Some people tend to use the terms interchangeably and it’s easy to see why.
When we first plug a data profiling tool into our data sources it can help us create a huge amount of insight into the quality levels of our data. We believe that these early investigations are in fact assessments of the data that we can begin to circulate.
The following definition of the word assessment helps us understand where many people go wrong:
assessment: to determine the value, significance, or extent of;
A lot of people use data profiling as the start and end point for their data quality assessment and as a result they lack an ability to determine whether the profiling results are:
- Valued in a balanced and correct way
- Significant to the business
- Reflect the true extent of a particular issue
The problem is that we’re actually missing a few key stages so let’s extend our discussion with a more comprehensive workflow.
Step 1: Data Profiling (Data Quality Requirements Discovery)
Here we are using our data profiling software to begin the process of discovery, not assessment.
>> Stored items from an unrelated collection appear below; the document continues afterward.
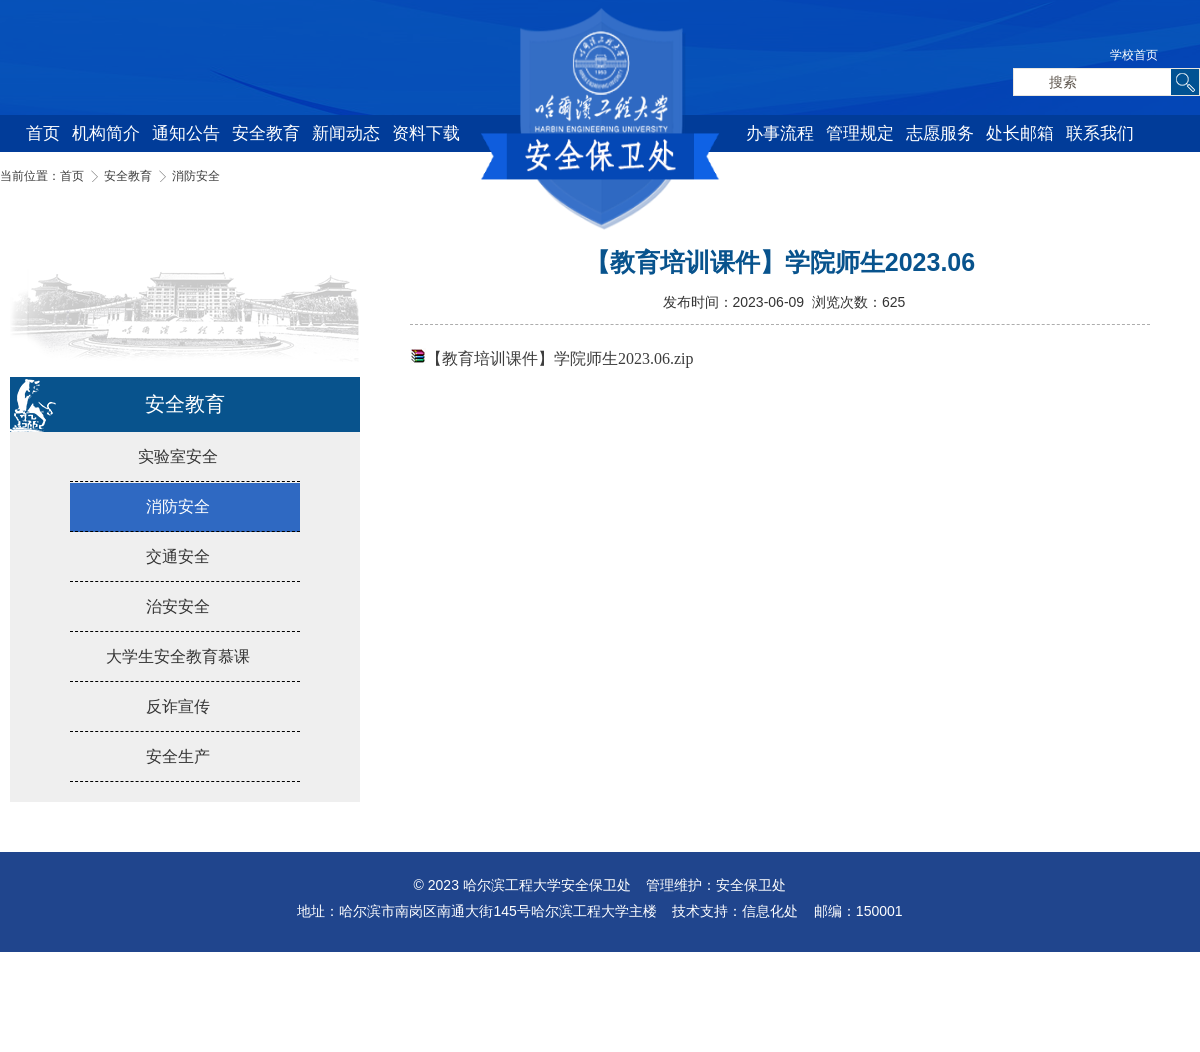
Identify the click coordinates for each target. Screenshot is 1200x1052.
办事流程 (780, 133)
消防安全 (196, 176)
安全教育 (266, 133)
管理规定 (860, 133)
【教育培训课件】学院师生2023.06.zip (560, 358)
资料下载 (426, 133)
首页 (43, 133)
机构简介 (106, 133)
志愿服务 (940, 133)
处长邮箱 (1020, 133)
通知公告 (186, 133)
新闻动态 (346, 133)
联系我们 (1100, 133)
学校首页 (1134, 55)
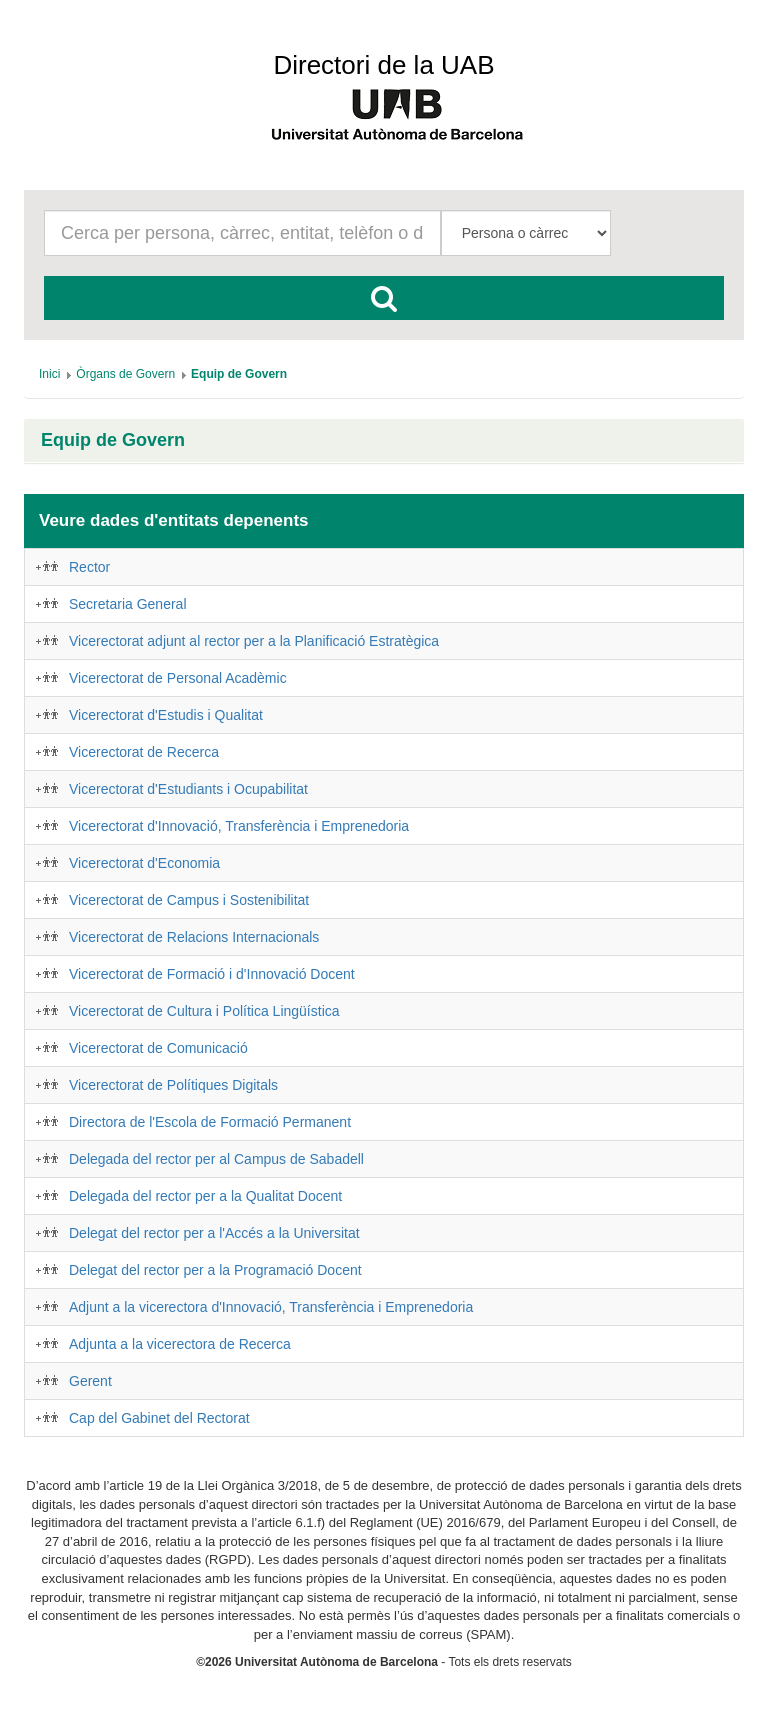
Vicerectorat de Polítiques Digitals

We’re looking to find rules and requirements that will help us to perform a more thorough data quality assessment in a later step.
For example, data profiling can help us discover value frequencies, formats and patterns that lead us to believe that a particular attribute is a product code. Using data profiling alone we can find some perceived defects and outliers but in terms of assessing the quality of the code it will fall short until we have created more rigorous definitions of quality.
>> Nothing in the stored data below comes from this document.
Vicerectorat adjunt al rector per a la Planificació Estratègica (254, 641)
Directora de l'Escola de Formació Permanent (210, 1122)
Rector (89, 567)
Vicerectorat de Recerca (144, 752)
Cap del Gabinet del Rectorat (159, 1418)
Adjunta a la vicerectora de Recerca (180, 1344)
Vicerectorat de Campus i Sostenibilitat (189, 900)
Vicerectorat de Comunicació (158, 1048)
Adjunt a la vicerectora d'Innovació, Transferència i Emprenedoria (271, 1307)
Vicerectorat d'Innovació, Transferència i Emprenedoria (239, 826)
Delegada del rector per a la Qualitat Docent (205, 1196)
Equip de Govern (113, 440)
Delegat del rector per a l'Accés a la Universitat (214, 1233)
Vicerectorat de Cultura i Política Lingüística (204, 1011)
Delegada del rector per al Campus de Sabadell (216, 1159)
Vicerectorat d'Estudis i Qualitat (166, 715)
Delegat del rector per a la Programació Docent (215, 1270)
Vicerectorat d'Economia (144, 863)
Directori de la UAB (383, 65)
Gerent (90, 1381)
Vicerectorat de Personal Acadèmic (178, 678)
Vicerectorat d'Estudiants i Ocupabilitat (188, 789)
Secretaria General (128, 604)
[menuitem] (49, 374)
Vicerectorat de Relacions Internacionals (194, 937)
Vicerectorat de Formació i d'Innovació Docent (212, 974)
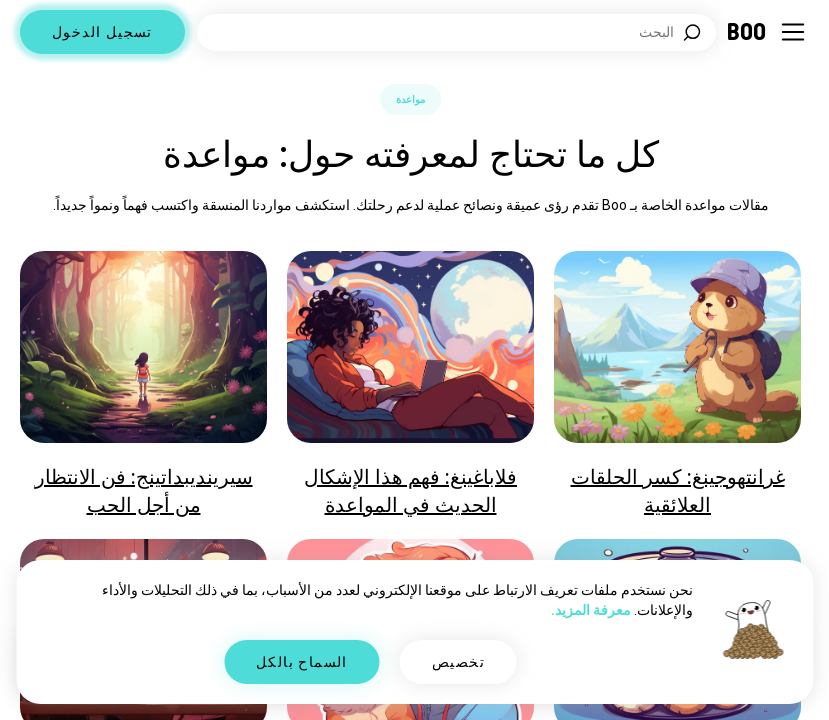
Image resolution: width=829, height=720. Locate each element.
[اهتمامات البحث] (456, 32)
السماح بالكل (302, 662)
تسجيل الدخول (102, 32)
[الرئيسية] (747, 32)
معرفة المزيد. (591, 610)
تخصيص (458, 662)
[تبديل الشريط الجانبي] (793, 32)
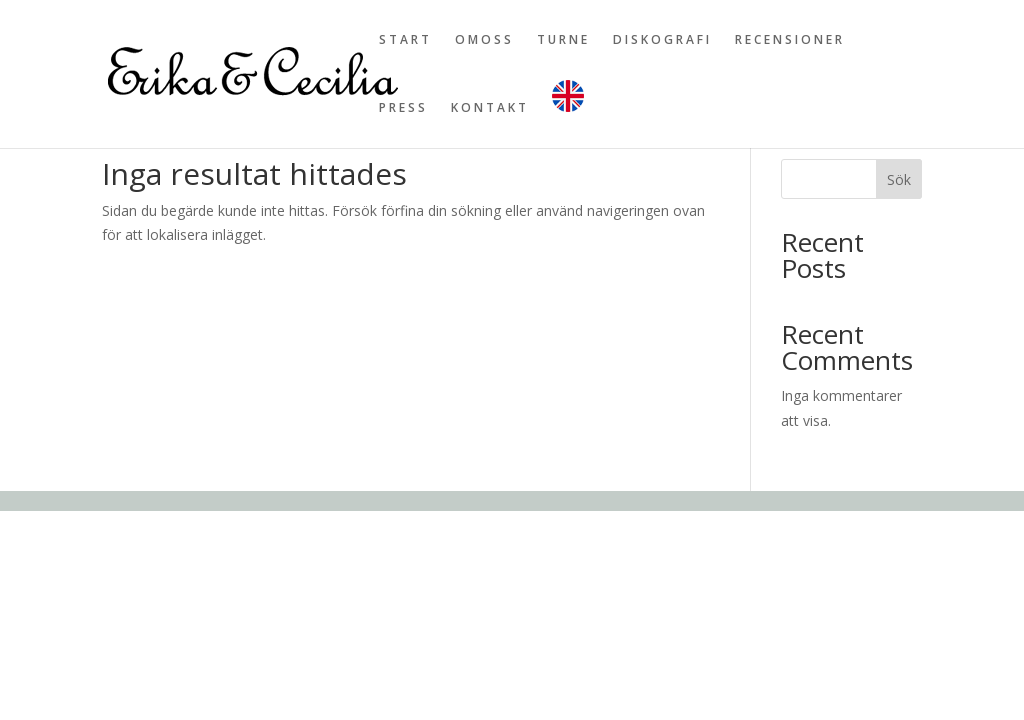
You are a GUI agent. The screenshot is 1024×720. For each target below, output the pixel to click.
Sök (899, 179)
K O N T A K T (488, 108)
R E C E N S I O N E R (788, 40)
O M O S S (483, 40)
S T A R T (404, 40)
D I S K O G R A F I (661, 40)
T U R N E (562, 40)
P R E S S (402, 108)
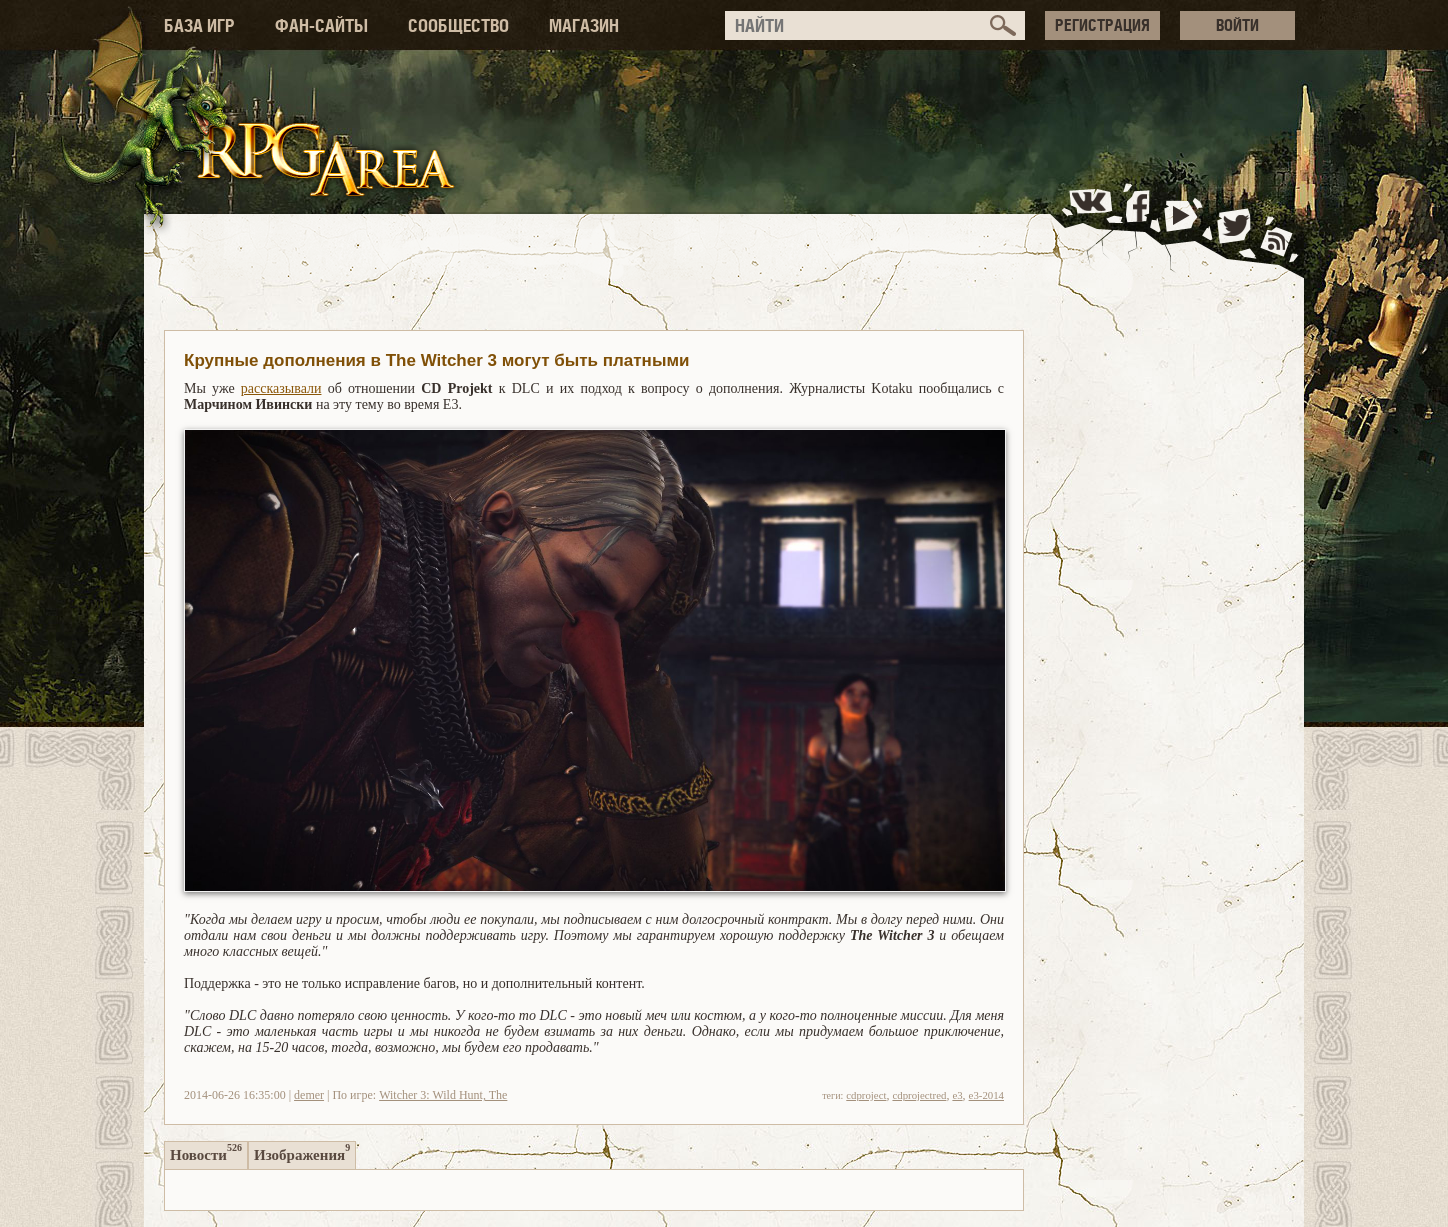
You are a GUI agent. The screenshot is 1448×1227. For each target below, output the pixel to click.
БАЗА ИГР (199, 25)
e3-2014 (986, 1095)
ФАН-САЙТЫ (321, 25)
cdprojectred (919, 1095)
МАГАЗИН (584, 25)
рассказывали (281, 388)
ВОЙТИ (1237, 25)
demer (309, 1095)
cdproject (866, 1095)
There are other important considerations such as:
- Does the code have a viable business function or is it now redundant?
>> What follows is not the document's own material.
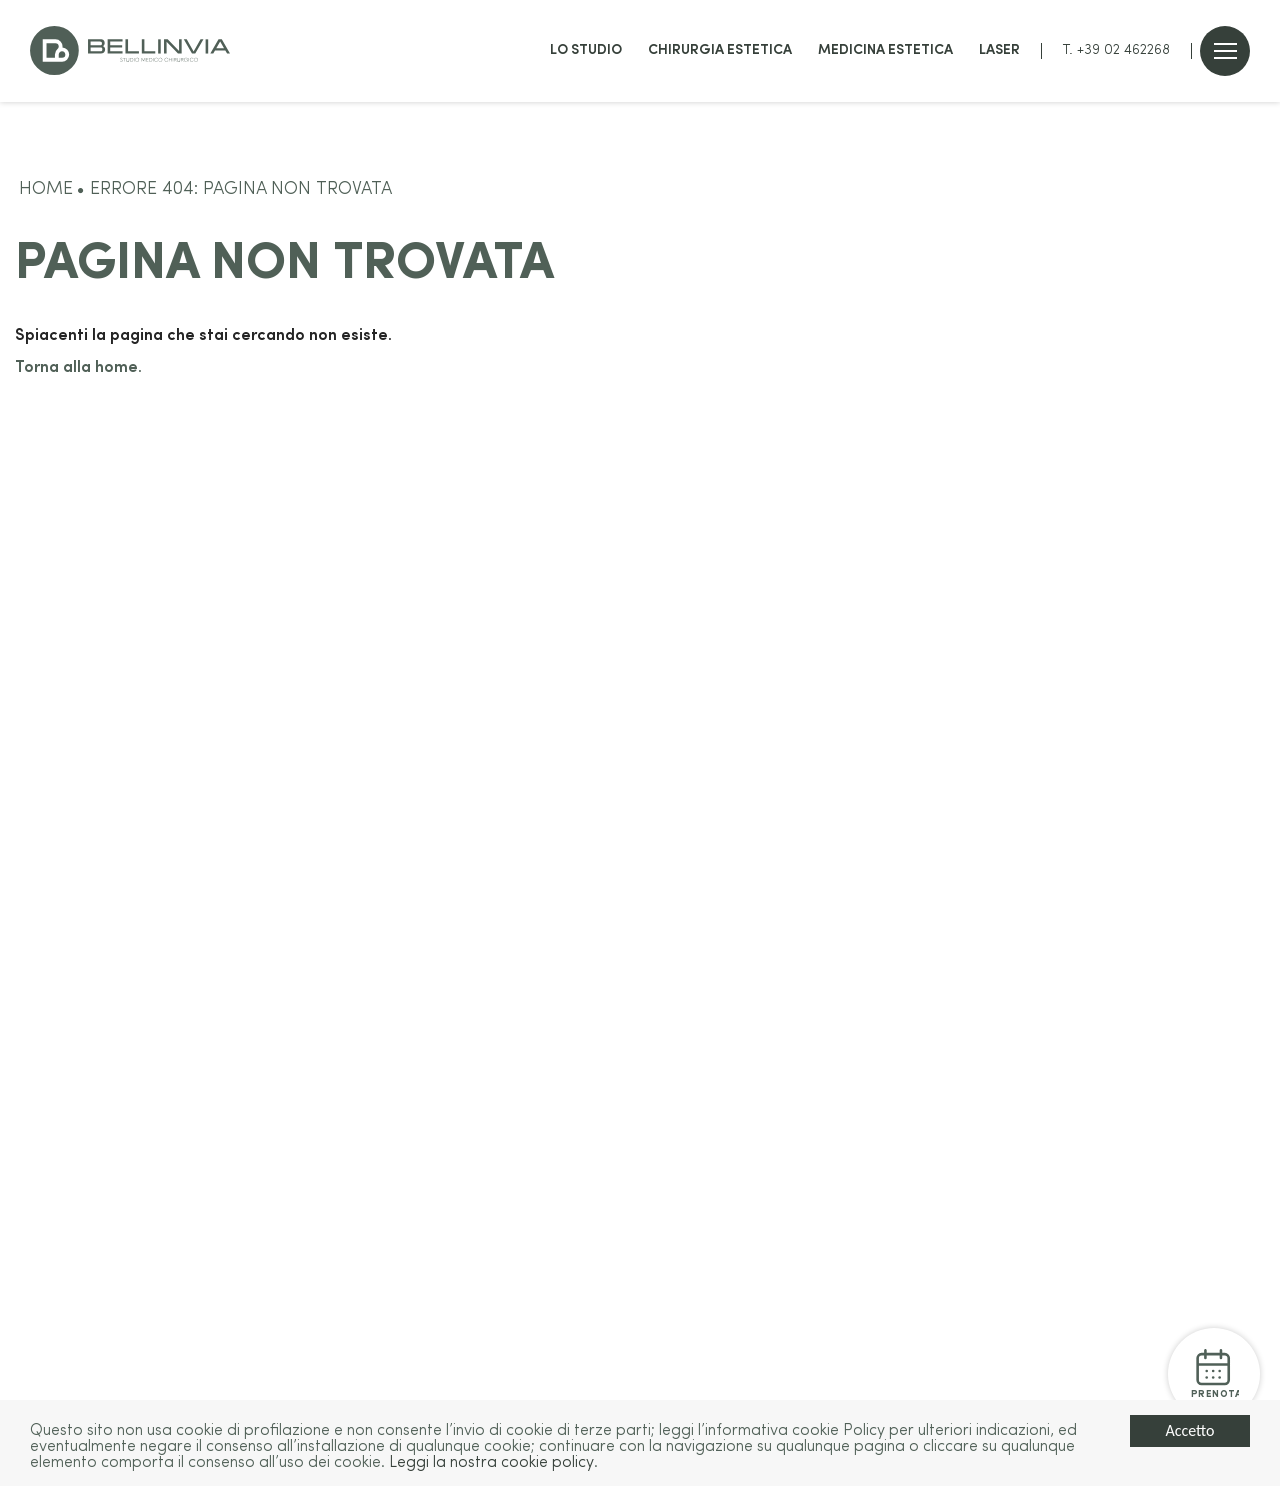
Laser (999, 50)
- Is the quality of the code determined by other attributes, for example manufacturer code or some other combination of attribute values?
- Can we decompose the code to extract more information that will help us validate the quality of its value?
So, with our very first profiling activity we’ve actually started a process of data quality requirements gathering, not assessment, that will come later.
Step 2: Data Quality Requirements Creation
Armed with our data profiling insights we can now start to define some data quality rules that our data must adhere to. Why must we do this? Simple, we need a means of comparing the quality of our data against an approved set of criteria. Data profiling results alone simply publish findings, there is no approval rating or contextual validation at all.
For example, in a previous assignment we discovered major issues with location information across a wide range of inside plant equipment for a utilities organisation. According to the profiling results the figure was bleak, 40% of equipment had a missing location value.
However, this profiling figure gave us no means of true data quality assessment because:
- A huge proportion of that equipment was actually retired or assigned to spares
- A great deal of equipment belonged to other partners and was therefore out of scope
- Some equipment was actually mastered in another system so depending on the equipment type it was important to gather location data from another source
So, as we can see, the data profiling function can help us uncover these rules and requirements but profiling cannot give us an accurate assessment until we have defined and built the rules somewhere.
Step 3: Data Quality Assessment
Okay, we’ve profiled our data, discovered a wide ranging set of data quality requirements or rules and now we need to put our rules to the test.
We assess the data across our rules base and record the passes and fails to create a true assessment of data quality.
(Obviously taking a purist stance the only way we can make a true assessment of data quality is to validate the real source of the data but this is obviously impractical in most cases).
So in our earlier example we would assess the location of our equipment based on a far more stringent set of rules than profiling data would give us. We may use profiling functions to validate the function, length, code values and substring values against our data quality requirements but the goal is to determine whether each value passes or fails against an approved set of criteria.
Using this approach we can build a much clearer picture of data quality "health”. Many companies instantly panic when they first run data profiling software on their data that highlights vast amount of defects. However, if they understand the bigger picture and start to move through the profiling, requirements gathering and data quality assessment phases they start to get a far more balanced and subjective view of how bad or good their data really is.
What do you think? Do you feel data profiling and data quality assessment are the same or different terms? Welcome your views on this topic.